**Your assignment**: Transcribe the records that follow exactly. Skip the pictures.

Stored data entries:

════════

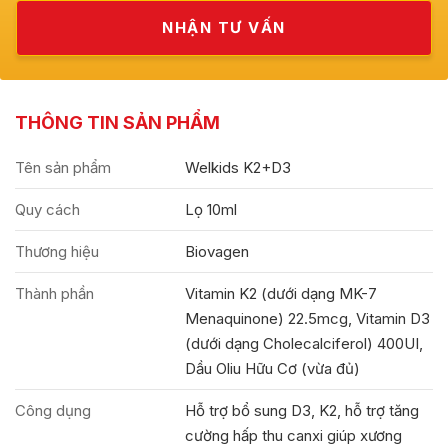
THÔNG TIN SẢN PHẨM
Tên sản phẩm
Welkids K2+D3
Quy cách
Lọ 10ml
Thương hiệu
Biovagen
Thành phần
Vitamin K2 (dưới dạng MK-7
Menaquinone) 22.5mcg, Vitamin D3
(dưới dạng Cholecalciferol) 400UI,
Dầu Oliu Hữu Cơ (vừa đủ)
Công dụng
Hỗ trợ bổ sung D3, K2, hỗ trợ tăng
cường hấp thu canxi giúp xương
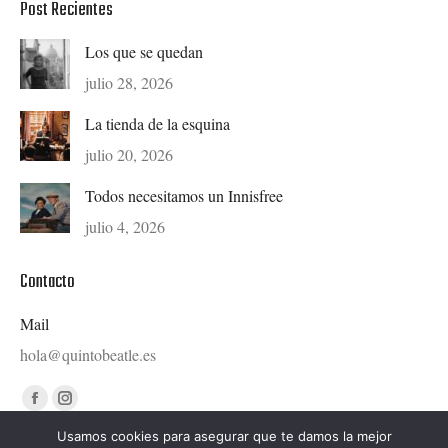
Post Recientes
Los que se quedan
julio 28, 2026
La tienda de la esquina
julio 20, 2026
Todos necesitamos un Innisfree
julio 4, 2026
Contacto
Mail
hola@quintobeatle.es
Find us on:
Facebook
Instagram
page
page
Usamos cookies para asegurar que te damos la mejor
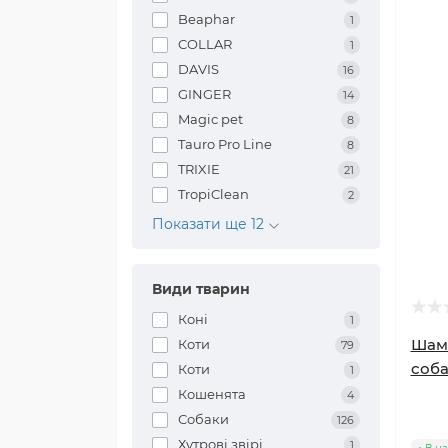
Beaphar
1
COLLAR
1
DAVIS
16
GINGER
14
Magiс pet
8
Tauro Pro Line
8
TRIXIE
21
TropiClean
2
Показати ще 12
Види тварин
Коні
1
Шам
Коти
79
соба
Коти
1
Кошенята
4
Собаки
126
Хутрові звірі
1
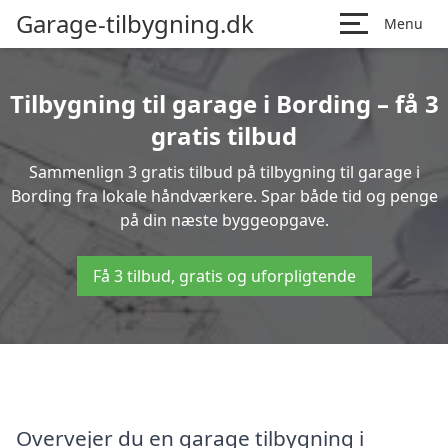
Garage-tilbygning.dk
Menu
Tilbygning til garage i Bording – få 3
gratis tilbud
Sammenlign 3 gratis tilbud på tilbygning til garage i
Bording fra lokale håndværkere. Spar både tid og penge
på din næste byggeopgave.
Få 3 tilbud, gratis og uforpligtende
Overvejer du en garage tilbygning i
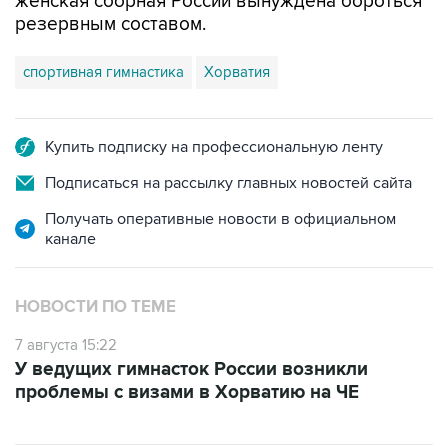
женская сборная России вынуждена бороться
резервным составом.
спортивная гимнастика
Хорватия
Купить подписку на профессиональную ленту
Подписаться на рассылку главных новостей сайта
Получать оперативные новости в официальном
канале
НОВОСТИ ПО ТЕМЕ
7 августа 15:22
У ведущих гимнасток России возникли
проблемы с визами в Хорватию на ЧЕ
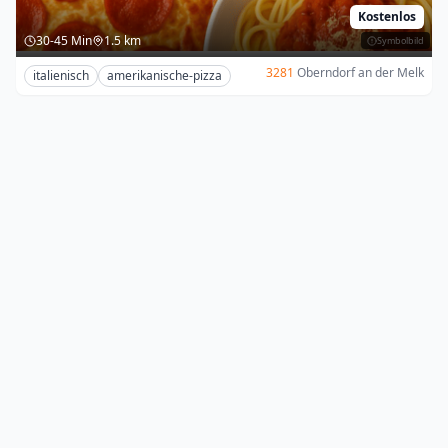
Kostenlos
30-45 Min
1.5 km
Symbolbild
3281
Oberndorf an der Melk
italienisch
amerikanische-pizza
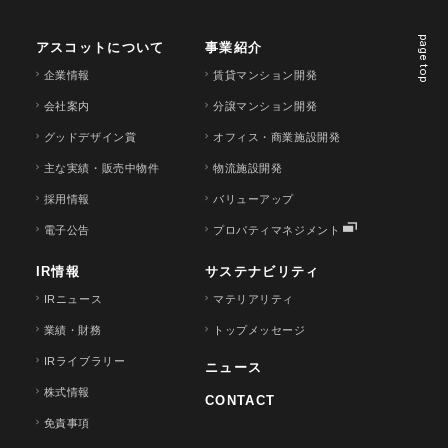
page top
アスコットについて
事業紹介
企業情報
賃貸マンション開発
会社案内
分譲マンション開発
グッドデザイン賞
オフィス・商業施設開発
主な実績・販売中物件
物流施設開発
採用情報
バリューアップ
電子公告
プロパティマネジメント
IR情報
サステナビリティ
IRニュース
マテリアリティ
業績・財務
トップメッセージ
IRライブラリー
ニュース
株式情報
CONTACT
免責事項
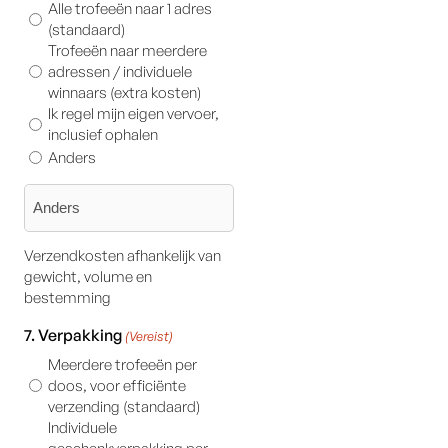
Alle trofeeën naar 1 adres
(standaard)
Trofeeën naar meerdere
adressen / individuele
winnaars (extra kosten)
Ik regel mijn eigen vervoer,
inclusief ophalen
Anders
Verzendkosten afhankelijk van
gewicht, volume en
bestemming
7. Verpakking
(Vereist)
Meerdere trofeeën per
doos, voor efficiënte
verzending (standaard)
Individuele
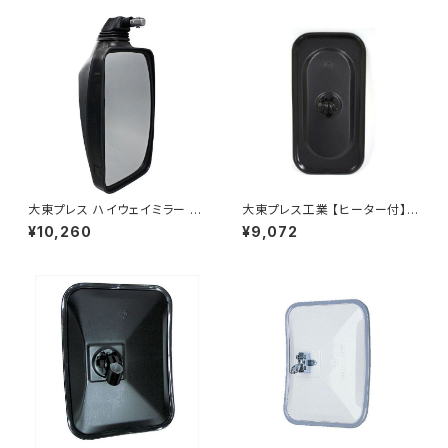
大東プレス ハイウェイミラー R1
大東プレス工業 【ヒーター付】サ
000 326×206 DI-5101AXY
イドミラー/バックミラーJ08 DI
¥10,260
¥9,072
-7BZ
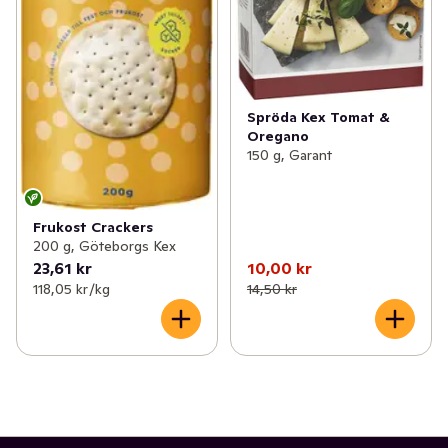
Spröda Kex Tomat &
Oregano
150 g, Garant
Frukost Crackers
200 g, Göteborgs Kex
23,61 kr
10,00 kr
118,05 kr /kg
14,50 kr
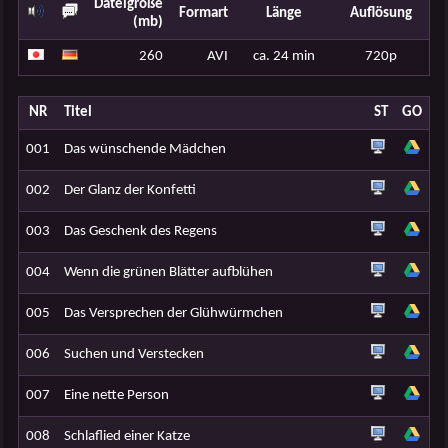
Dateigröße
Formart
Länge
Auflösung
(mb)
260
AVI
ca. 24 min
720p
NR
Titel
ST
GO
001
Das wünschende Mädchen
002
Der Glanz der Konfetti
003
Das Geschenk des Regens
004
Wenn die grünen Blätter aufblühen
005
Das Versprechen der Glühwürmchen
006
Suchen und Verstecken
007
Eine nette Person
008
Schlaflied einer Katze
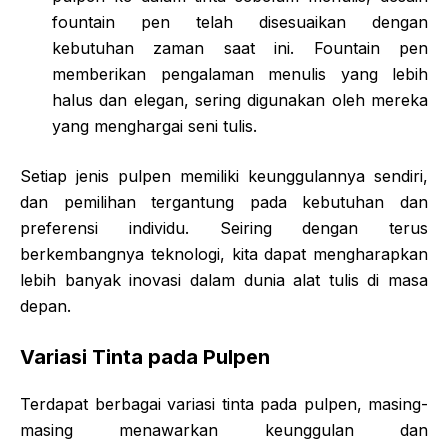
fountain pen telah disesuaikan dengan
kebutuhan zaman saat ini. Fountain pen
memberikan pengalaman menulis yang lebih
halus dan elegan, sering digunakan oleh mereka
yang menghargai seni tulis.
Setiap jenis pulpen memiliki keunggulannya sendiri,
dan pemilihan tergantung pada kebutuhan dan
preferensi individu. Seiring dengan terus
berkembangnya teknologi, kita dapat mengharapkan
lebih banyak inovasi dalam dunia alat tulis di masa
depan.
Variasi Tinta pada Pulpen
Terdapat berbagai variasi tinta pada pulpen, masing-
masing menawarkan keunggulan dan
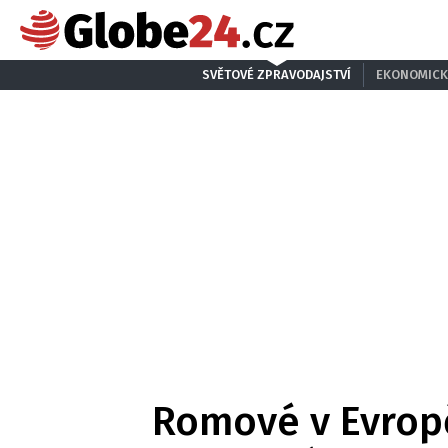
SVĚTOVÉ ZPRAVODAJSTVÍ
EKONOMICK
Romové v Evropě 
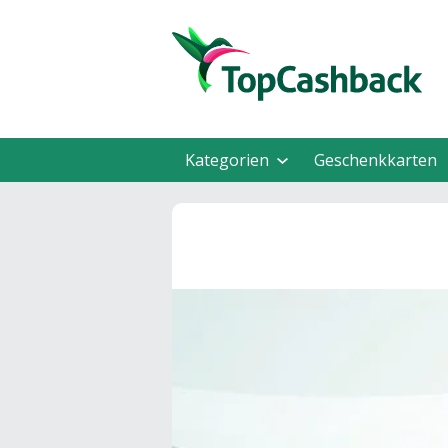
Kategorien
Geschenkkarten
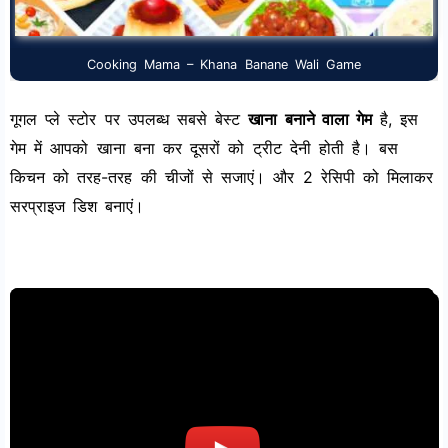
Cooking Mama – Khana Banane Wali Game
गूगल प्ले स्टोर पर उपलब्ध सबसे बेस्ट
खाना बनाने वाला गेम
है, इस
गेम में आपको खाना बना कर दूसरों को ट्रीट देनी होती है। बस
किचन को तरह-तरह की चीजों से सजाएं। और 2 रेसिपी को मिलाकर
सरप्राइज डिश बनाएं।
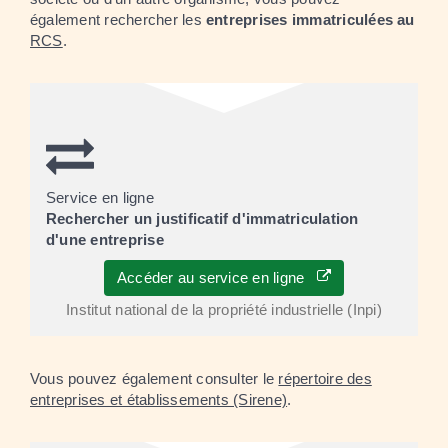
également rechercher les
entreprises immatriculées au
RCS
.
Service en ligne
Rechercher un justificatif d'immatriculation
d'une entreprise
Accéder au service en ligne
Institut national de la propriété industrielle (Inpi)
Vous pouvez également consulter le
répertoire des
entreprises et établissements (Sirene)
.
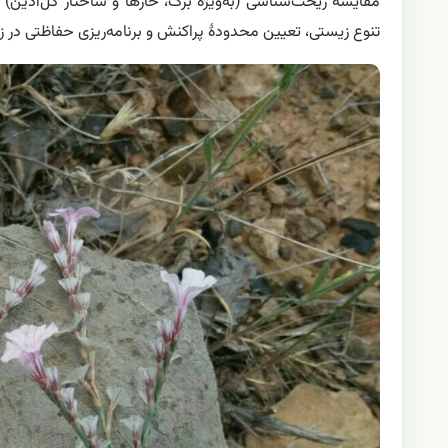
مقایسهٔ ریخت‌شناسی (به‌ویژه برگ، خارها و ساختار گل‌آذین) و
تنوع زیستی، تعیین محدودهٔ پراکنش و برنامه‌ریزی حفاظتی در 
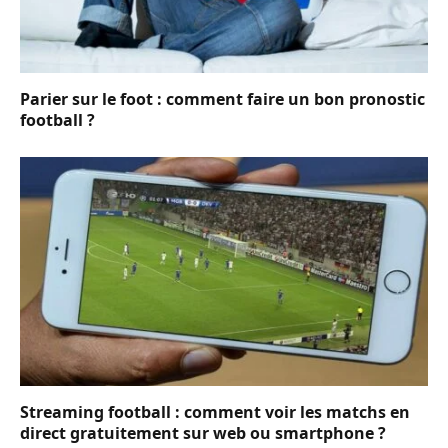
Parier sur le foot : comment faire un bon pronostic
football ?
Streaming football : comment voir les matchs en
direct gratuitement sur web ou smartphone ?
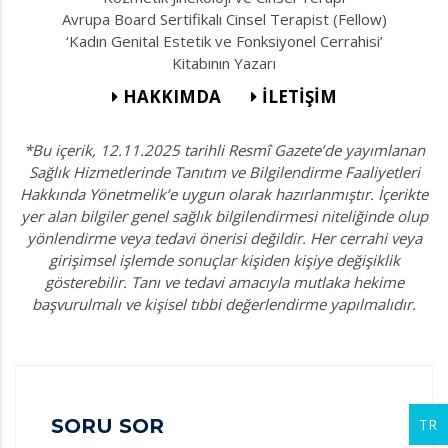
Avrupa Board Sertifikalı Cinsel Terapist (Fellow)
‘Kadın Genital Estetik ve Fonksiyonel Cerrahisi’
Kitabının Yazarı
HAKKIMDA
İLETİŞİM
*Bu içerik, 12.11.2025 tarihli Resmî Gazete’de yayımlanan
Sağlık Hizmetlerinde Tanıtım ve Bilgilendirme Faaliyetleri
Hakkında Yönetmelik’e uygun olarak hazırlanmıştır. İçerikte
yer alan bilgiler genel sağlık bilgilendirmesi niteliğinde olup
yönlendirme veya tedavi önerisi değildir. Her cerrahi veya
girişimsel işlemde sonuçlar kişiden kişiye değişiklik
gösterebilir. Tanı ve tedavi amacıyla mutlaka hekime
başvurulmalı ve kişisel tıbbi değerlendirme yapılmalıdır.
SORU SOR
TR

════════

**Result of the exercise**:
THÔNG TIN SẢN PHẨM
Tên sản phẩm
Welkids K2+D3
Quy cách
Lọ 10ml
Thương hiệu
Biovagen
Thành phần
Vitamin K2 (dưới dạng MK-7
Menaquinone) 22.5mcg, Vitamin D3
(dưới dạng Cholecalciferol) 400UI,
Dầu Oliu Hữu Cơ (vừa đủ)
Công dụng
Hỗ trợ bổ sung D3, K2, hỗ trợ tăng
cường hấp thu canxi giúp xương
Post Recientes
Los que se quedan
julio 28, 2026
La tienda de la esquina
julio 20, 2026
Todos necesitamos un Innisfree
julio 4, 2026
Contacto
Mail
hola@quintobeatle.es
Find us on:
Facebook
Instagram
page
page
Usamos cookies para asegurar que te damos la mejor
Beaphar
1
COLLAR
1
DAVIS
16
GINGER
14
Magiс pet
8
Tauro Pro Line
8
TRIXIE
21
TropiClean
2
Показати ще 12
Види тварин
Коні
1
Шам
Коти
79
соба
Коти
1
Кошенята
4
Собаки
126
Хутрові звірі
1
Garage-tilbygning.dk
Menu
Tilbygning til garage i Bording – få 3
gratis tilbud
Sammenlign 3 gratis tilbud på tilbygning til garage i
Bording fra lokale håndværkere. Spar både tid og penge
på din næste byggeopgave.
Få 3 tilbud, gratis og uforpligtende
Overvejer du en garage tilbygning i
женская сборная России вынуждена бороться
резервным составом.
спортивная гимнастика
Хорватия
Купить подписку на профессиональную ленту
Подписаться на рассылку главных новостей сайта
Получать оперативные новости в официальном
канале
НОВОСТИ ПО ТЕМЕ
7 августа 15:22
У ведущих гимнасток России возникли
проблемы с визами в Хорватию на ЧЕ
Kostenlos
30-45 Min
1.5 km
Symbolbild
3281
Oberndorf an der Melk
italienisch
amerikanische-pizza
page top
アスコットについて
事業紹介
企業情報
賃貸マンション開発
会社案内
分譲マンション開発
グッドデザイン賞
オフィス・商業施設開発
主な実績・販売中物件
物流施設開発
採用情報
バリューアップ
電子公告
プロパティマネジメント
IR情報
サステナビリティ
IRニュース
マテリアリティ
業績・財務
トップメッセージ
IRライブラリー
ニュース
株式情報
CONTACT
免責事項
Alle trofeeën naar 1 adres
(standaard)
Trofeeën naar meerdere
adressen / individuele
winnaars (extra kosten)
Ik regel mijn eigen vervoer,
inclusief ophalen
Anders
Verzendkosten afhankelijk van
gewicht, volume en
bestemming
7. Verpakking
(Vereist)
Meerdere trofeeën per
doos, voor efficiënte
verzending (standaard)
Individuele
大東プレス ハイウェイミラー R1
大東プレス工業 【ヒーター付】サ
000 326×206 DI-5101AXY
イドミラー/バックミラーJ08 DI
¥10,260
¥9,072
-7BZ
Spröda Kex Tomat &
Oregano
150 g, Garant
Frukost Crackers
200 g, Göteborgs Kex
23,61 kr
10,00 kr
118,05 kr /kg
14,50 kr
Dateigröße
Formart
Länge
Auflösung
(mb)
260
AVI
ca. 24 min
720p
NR
Titel
ST
GO
001
Das wünschende Mädchen
002
Der Glanz der Konfetti
003
Das Geschenk des Regens
004
Wenn die grünen Blätter aufblühen
005
Das Versprechen der Glühwürmchen
006
Suchen und Verstecken
007
Eine nette Person
008
Schlaflied einer Katze
fountain pen telah disesuaikan dengan
kebutuhan zaman saat ini. Fountain pen
memberikan pengalaman menulis yang lebih
halus dan elegan, sering digunakan oleh mereka
yang menghargai seni tulis.
Setiap jenis pulpen memiliki keunggulannya sendiri,
dan pemilihan tergantung pada kebutuhan dan
preferensi individu. Seiring dengan terus
berkembangnya teknologi, kita dapat mengharapkan
lebih banyak inovasi dalam dunia alat tulis di masa
depan.
Variasi Tinta pada Pulpen
Terdapat berbagai variasi tinta pada pulpen, masing-
masing menawarkan keunggulan dan
SVĚTOVÉ ZPRAVODAJSTVÍ
EKONOMICK
Romové v Evropě 
Kategorien
Geschenkkarten
Cooking Mama – Khana Banane Wali Game
गूगल प्ले स्टोर पर उपलब्ध सबसे बेस्ट
खाना बनाने वाला गेम
है, इस
गेम में आपको खाना बना कर दूसरों को ट्रीट देनी होती है। बस
किचन को तरह-तरह की चीजों से सजाएं। और 2 रेसिपी को मिलाकर
सरप्राइज डिश बनाएं।
également rechercher les
entreprises immatriculées au
RCS
.
Service en ligne
Rechercher un justificatif d'immatriculation
d'une entreprise
Accéder au service en ligne
Institut national de la propriété industrielle (Inpi)
Vous pouvez également consulter le
répertoire des
entreprises et établissements (Sirene)
.
مقایسهٔ ریخت‌شناسی (به‌ویژه برگ، خارها و ساختار گل‌آذین) و
تنوع زیستی، تعیین محدودهٔ پراکنش و برنامه‌ریزی حفاظتی در 
Parier sur le foot : comment faire un bon pronostic
football ?
Streaming football : comment voir les matchs en
direct gratuitement sur web ou smartphone ?
Avrupa Board Sertifikalı Cinsel Terapist (Fellow)
‘Kadın Genital Estetik ve Fonksiyonel Cerrahisi’
Kitabının Yazarı
HAKKIMDA
İLETİŞİM
*Bu içerik, 12.11.2025 tarihli Resmî Gazete’de yayımlanan
Sağlık Hizmetlerinde Tanıtım ve Bilgilendirme Faaliyetleri
Hakkında Yönetmelik’e uygun olarak hazırlanmıştır. İçerikte
yer alan bilgiler genel sağlık bilgilendirmesi niteliğinde olup
yönlendirme veya tedavi önerisi değildir. Her cerrahi veya
girişimsel işlemde sonuçlar kişiden kişiye değişiklik
gösterebilir. Tanı ve tedavi amacıyla mutlaka hekime
başvurulmalı ve kişisel tıbbi değerlendirme yapılmalıdır.
SORU SOR
TR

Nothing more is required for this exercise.